PROBLEM TO SOLVE: Look through the entries for the string "will" and copy every line where it shows up.

■ ■ ■ ■ ■ ■ ■

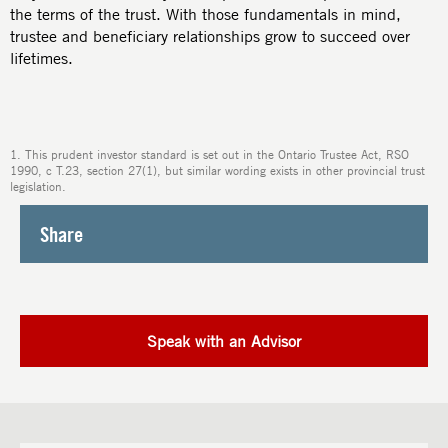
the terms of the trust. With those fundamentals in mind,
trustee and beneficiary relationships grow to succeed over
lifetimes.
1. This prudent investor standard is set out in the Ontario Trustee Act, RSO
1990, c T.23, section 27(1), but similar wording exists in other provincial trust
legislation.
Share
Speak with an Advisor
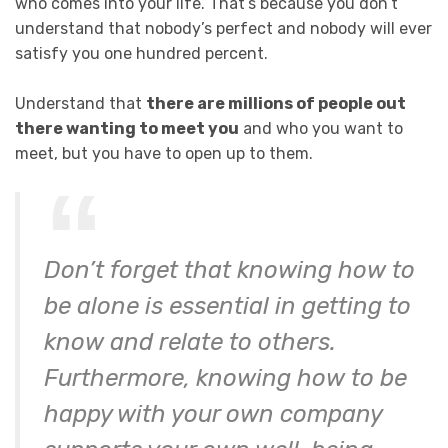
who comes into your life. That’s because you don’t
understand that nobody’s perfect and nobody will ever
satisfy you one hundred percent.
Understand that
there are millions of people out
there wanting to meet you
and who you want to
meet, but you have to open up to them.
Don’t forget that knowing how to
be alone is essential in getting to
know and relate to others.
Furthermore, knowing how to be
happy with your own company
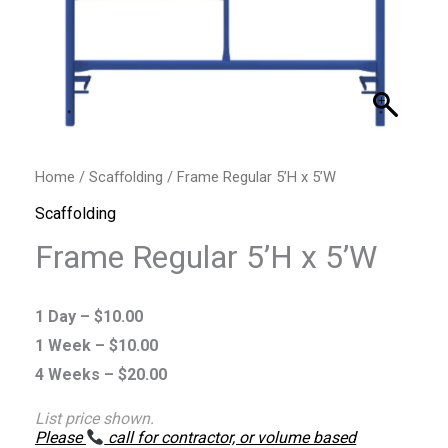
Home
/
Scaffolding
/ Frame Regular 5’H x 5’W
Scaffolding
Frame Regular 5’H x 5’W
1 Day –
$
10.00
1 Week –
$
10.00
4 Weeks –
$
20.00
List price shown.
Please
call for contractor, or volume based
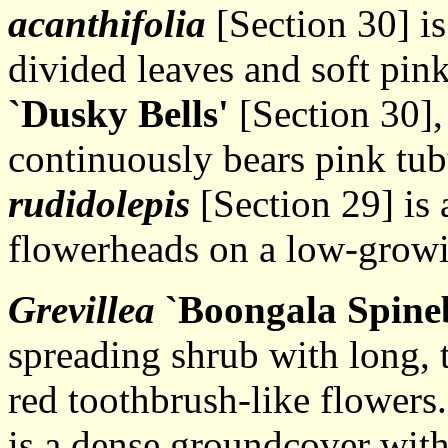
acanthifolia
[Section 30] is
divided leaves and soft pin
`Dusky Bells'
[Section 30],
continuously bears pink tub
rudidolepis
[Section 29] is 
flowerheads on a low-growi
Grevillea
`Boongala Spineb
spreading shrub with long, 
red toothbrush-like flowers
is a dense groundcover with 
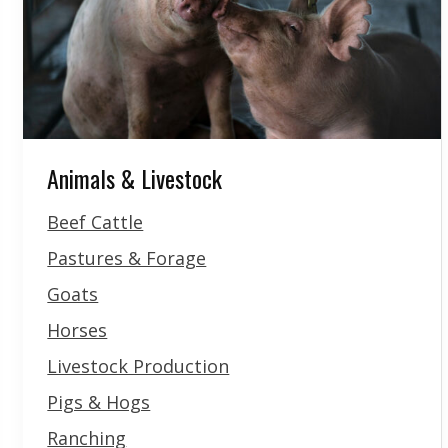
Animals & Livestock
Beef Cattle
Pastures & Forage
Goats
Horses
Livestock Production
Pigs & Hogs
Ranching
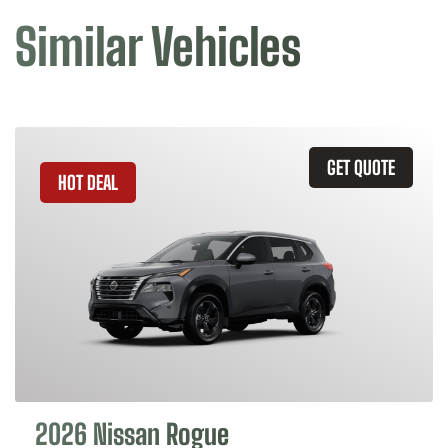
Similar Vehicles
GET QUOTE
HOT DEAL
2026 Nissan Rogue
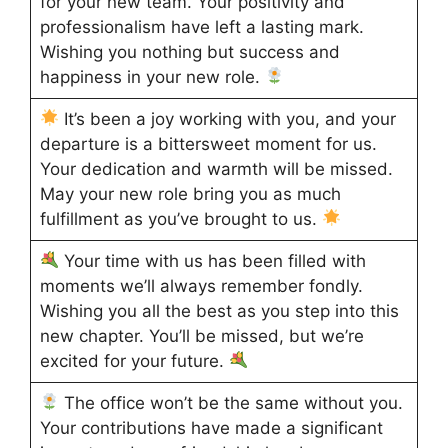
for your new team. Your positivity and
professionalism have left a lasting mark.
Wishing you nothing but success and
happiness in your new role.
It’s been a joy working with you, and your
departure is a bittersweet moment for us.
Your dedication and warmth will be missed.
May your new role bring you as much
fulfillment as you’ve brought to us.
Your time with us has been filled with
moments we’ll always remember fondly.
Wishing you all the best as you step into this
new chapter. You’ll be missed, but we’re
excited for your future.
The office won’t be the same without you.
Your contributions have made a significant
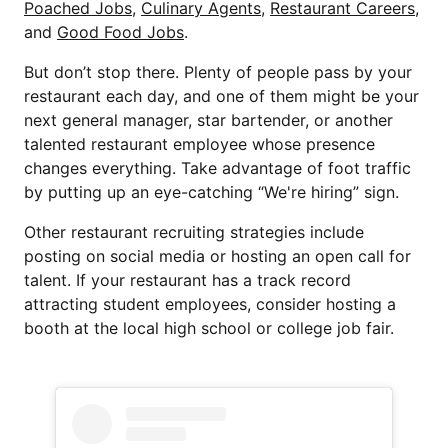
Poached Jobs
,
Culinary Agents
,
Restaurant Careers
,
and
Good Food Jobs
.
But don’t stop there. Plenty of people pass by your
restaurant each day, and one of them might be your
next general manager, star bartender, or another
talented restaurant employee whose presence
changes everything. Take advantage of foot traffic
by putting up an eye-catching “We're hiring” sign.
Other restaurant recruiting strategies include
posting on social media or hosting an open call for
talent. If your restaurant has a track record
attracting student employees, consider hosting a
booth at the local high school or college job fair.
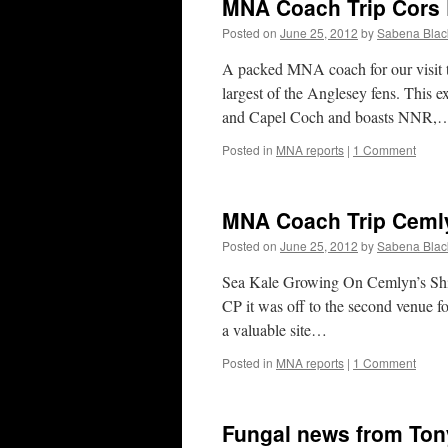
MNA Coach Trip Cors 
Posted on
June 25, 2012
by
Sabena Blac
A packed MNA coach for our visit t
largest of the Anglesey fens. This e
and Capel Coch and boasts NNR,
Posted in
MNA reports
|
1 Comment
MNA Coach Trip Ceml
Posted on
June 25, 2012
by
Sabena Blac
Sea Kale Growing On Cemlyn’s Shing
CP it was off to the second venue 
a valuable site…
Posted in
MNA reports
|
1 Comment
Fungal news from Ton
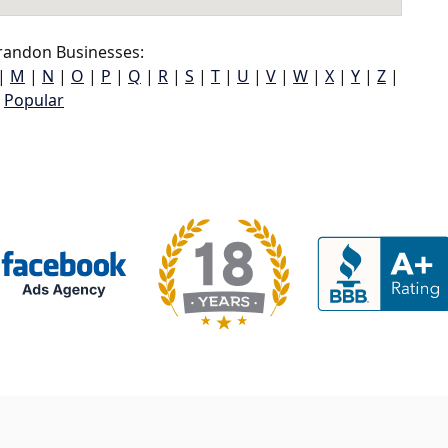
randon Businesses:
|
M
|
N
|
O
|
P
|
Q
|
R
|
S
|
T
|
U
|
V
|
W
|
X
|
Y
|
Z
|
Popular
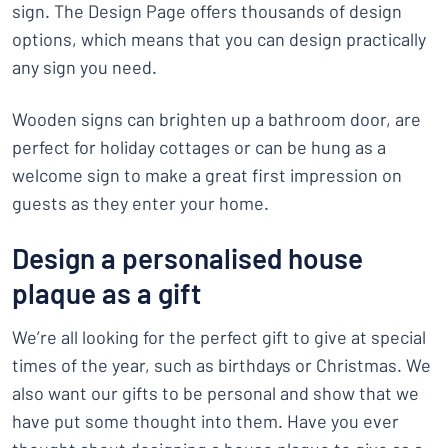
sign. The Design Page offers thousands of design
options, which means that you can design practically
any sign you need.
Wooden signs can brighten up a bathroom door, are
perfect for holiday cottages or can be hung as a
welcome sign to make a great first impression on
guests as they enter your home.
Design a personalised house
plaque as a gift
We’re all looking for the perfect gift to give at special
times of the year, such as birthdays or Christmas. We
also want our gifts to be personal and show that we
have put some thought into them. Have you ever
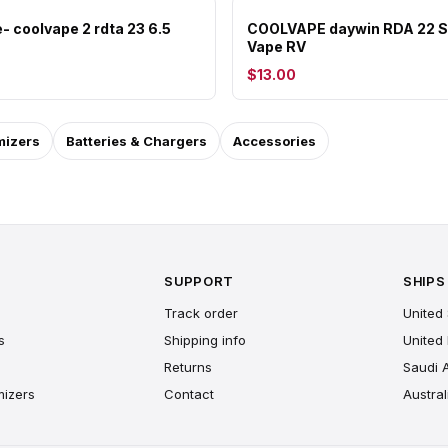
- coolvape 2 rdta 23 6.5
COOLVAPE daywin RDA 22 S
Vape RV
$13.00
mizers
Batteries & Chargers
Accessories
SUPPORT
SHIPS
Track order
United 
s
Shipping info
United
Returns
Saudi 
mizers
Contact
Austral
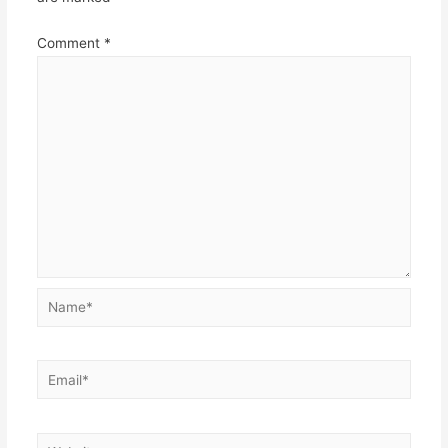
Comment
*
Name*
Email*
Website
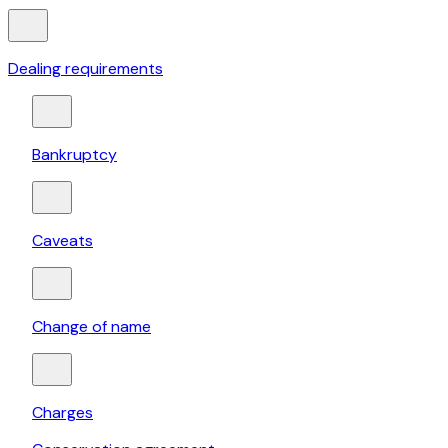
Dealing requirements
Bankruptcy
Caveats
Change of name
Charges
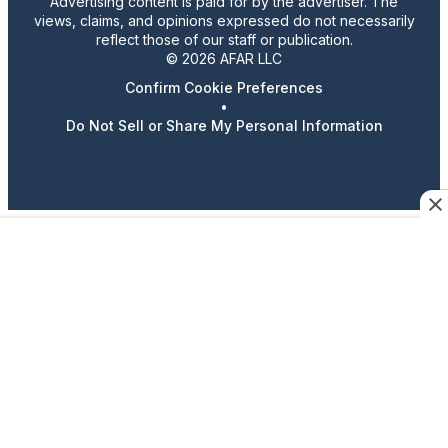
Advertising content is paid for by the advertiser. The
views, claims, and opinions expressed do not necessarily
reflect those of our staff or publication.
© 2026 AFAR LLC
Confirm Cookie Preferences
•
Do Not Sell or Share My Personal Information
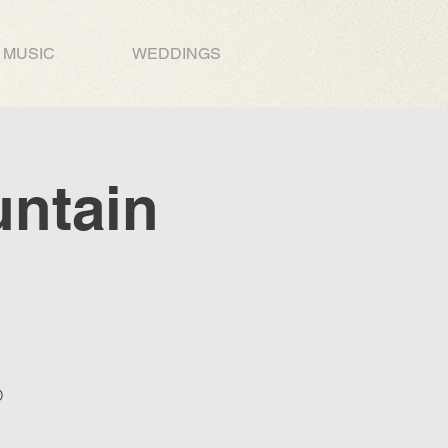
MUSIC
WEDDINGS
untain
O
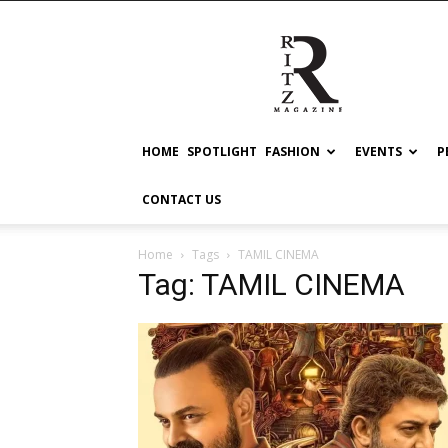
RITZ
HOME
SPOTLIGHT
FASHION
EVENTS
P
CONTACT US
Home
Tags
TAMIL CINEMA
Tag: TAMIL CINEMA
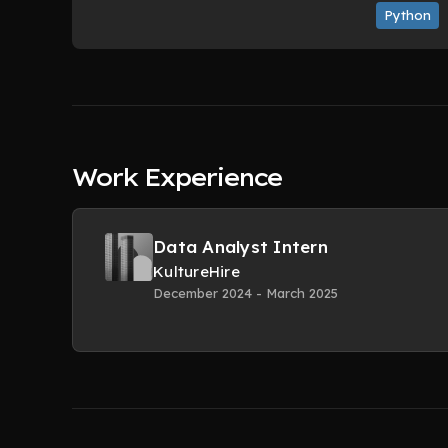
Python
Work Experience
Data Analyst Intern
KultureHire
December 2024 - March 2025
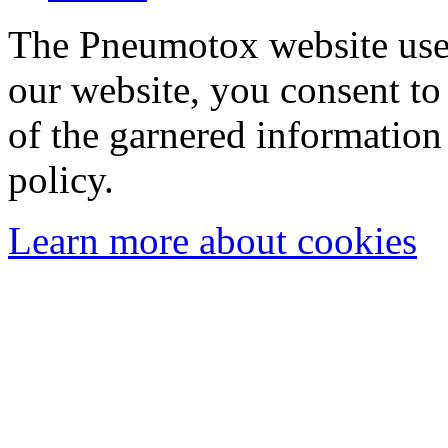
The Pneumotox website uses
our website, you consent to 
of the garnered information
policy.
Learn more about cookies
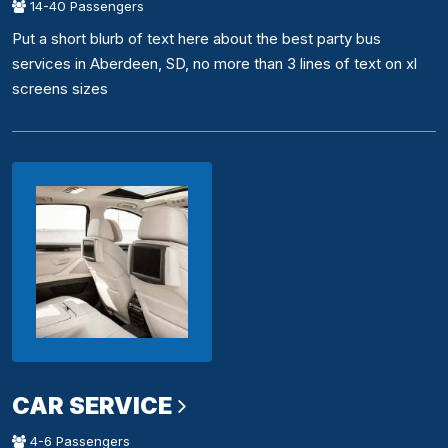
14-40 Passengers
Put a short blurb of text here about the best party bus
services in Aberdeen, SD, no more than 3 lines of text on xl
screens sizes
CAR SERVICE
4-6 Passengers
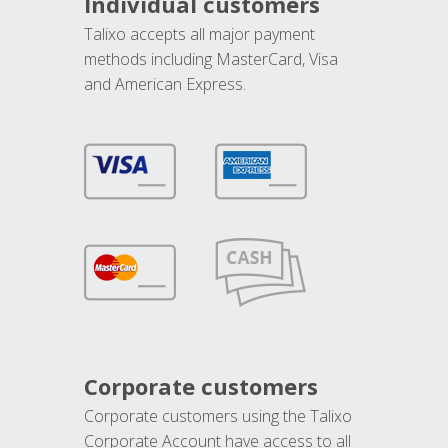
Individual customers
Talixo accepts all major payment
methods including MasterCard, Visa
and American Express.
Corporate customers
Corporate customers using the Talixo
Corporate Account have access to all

■ ■ ■ ■ ■ ■ ■

EXERCISE SOLUTION:
understand that nobody’s perfect and nobody will ever
Your dedication and warmth will be missed.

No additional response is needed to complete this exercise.